> **Aim of the exercise**: Copy all lines below that use the word "each".

> **Record extracts**:
____________

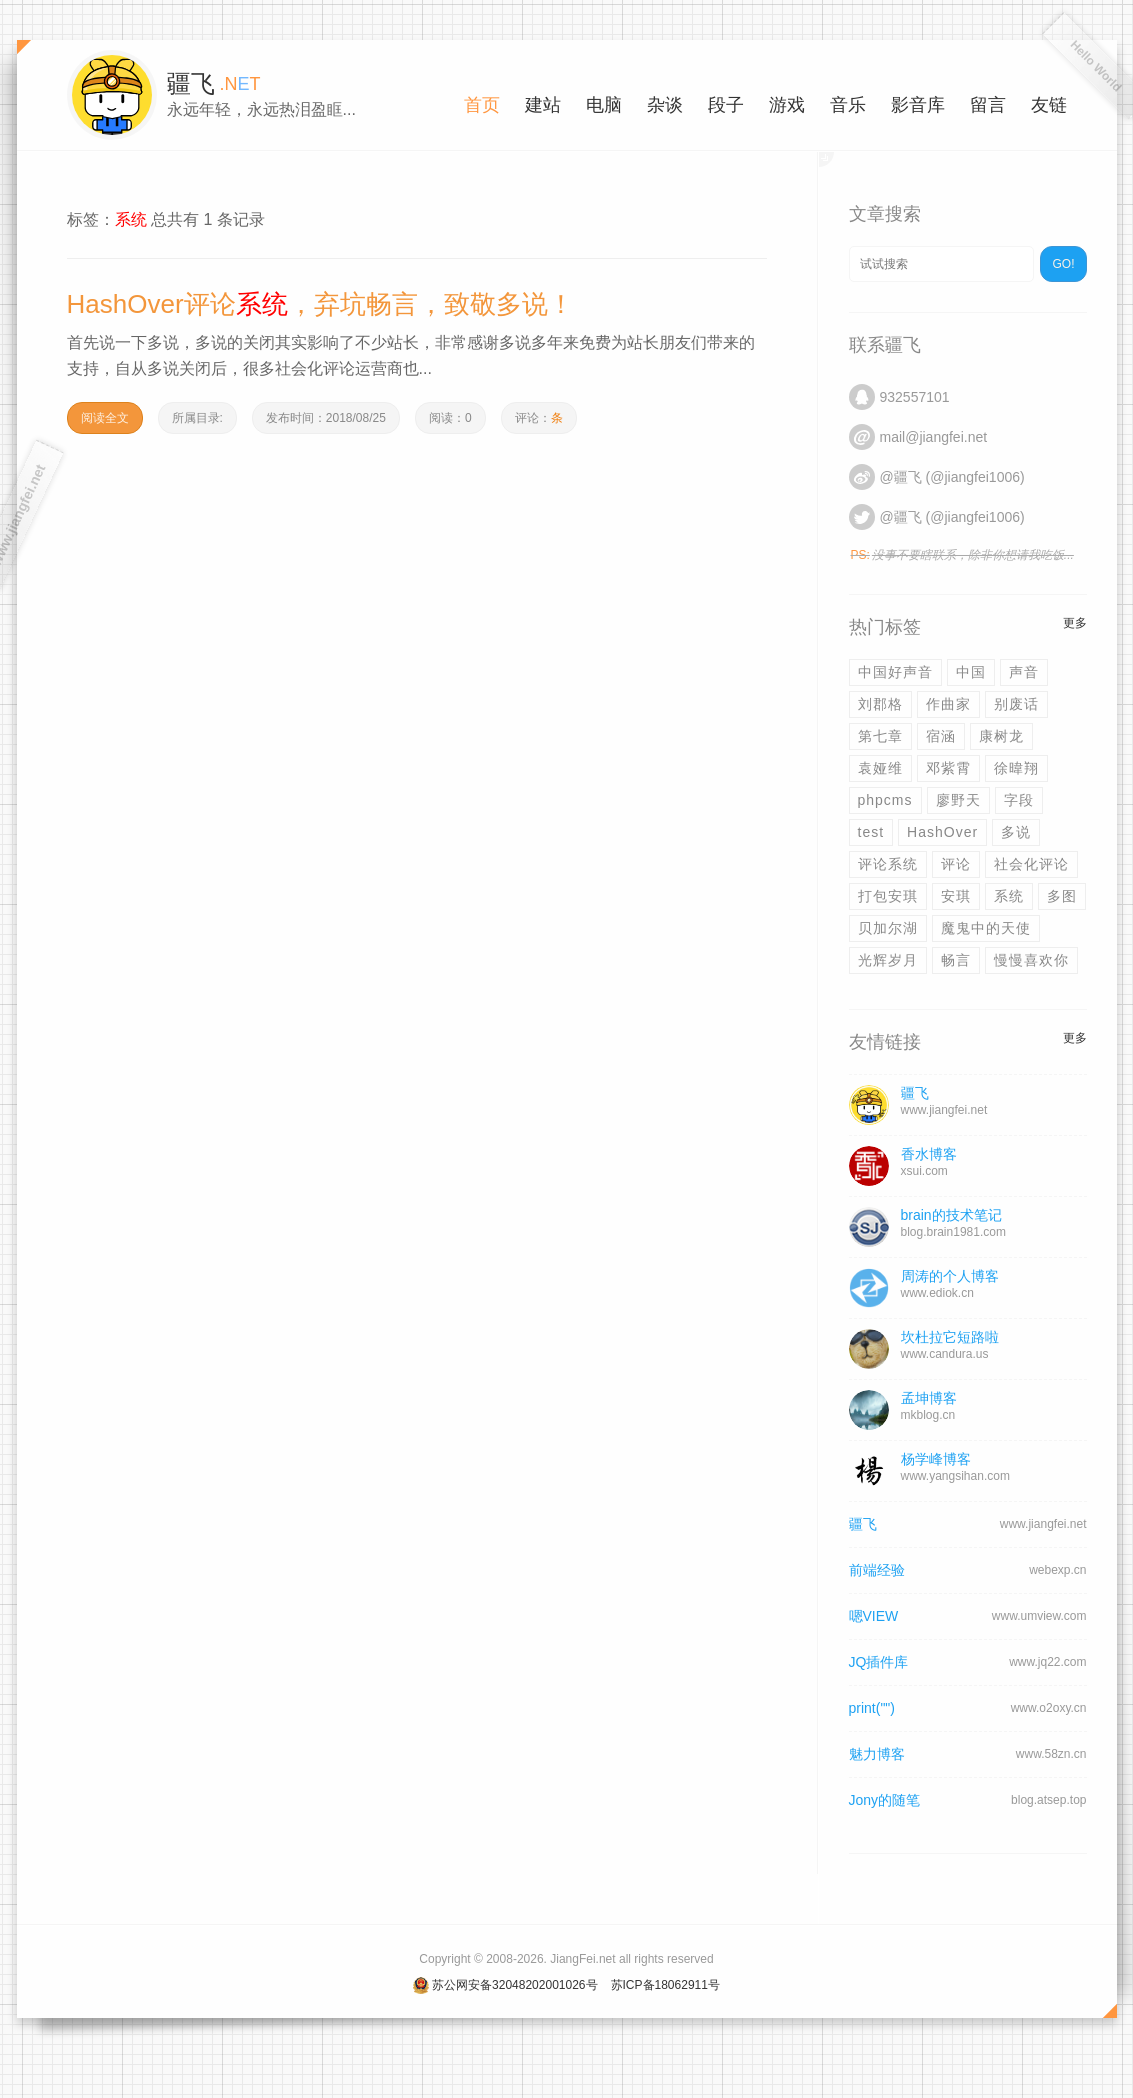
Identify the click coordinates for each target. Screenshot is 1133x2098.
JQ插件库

____________

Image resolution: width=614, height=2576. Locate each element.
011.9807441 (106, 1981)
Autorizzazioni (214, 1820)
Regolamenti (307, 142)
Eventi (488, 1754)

____________

> **Reply**:
Identify the click coordinates for each target. Screenshot is 1133x2098.
Image resolution: width=614, height=2576. Locate each element.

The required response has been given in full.